**Task objective**
Your task is to set down the line containing "Catálogo 2025" and every later line of the entries, word for word, including the last.

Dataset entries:
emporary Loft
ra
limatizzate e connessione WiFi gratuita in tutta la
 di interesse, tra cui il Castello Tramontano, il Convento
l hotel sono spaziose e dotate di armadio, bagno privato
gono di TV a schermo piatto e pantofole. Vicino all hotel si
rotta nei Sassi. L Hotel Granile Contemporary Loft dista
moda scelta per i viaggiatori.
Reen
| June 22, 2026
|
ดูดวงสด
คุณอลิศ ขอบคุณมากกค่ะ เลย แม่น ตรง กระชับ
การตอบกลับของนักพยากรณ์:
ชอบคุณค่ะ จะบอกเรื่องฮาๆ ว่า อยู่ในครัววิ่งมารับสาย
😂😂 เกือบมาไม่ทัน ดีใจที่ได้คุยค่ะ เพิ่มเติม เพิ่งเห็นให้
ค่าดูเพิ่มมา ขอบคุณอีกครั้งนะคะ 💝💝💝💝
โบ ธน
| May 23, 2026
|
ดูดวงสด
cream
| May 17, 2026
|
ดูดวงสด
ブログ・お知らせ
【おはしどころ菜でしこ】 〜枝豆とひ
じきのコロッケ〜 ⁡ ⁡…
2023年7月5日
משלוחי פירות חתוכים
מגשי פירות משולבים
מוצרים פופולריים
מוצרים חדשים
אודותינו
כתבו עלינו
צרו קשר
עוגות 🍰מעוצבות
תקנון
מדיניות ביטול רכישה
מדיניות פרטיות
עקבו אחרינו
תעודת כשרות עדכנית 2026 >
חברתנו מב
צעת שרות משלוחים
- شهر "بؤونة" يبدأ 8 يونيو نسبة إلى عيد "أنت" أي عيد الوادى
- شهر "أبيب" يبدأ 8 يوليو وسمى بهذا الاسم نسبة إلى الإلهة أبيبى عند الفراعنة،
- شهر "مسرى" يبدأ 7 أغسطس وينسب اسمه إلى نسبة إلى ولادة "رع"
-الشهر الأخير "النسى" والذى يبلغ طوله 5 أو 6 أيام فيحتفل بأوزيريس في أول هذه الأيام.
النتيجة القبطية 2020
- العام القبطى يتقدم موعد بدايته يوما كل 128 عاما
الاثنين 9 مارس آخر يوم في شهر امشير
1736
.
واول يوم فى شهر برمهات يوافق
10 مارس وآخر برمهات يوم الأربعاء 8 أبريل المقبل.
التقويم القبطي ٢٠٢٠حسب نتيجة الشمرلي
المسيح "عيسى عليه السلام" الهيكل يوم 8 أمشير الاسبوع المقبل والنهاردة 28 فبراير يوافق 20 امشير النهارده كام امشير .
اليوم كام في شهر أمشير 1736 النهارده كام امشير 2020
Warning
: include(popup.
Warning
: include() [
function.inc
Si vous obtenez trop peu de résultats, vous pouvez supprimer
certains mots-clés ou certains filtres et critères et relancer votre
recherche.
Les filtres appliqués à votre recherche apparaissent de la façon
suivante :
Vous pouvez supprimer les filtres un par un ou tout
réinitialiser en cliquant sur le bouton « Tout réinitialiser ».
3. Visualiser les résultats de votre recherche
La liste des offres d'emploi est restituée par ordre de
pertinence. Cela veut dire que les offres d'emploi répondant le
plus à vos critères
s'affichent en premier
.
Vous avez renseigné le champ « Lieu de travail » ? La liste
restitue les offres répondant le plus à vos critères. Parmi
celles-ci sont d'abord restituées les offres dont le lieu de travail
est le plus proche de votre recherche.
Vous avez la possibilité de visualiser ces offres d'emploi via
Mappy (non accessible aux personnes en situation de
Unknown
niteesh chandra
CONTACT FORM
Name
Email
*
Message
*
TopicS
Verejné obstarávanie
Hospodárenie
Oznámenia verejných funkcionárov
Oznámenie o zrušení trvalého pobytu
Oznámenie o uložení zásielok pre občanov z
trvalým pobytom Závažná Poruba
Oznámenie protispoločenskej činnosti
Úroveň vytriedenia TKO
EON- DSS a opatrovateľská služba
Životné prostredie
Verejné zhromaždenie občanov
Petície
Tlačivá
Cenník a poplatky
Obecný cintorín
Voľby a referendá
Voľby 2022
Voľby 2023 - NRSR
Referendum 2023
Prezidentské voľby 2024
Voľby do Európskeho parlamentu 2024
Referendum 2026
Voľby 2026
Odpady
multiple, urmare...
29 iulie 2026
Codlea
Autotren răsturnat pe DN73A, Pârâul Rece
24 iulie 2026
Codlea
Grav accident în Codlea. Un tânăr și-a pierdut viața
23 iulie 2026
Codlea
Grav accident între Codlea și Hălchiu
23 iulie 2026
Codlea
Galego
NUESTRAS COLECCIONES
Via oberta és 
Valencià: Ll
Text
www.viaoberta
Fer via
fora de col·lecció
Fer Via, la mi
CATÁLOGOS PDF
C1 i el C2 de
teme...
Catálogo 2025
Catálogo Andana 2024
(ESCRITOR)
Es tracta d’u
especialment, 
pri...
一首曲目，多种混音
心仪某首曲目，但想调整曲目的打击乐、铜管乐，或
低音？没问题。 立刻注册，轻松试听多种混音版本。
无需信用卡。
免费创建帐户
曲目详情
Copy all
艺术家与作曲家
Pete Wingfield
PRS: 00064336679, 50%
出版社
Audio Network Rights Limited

**Answer below**
Catálogo 2025
Catálogo Andana 2024
(ESCRITOR)
Es tracta d’u
especialment, 
pri...
一首曲目，多种混音
心仪某首曲目，但想调整曲目的打击乐、铜管乐，或
低音？没问题。 立刻注册，轻松试听多种混音版本。
无需信用卡。
免费创建帐户
曲目详情
Copy all
艺术家与作曲家
Pete Wingfield
PRS: 00064336679, 50%
出版社
Audio Network Rights Limited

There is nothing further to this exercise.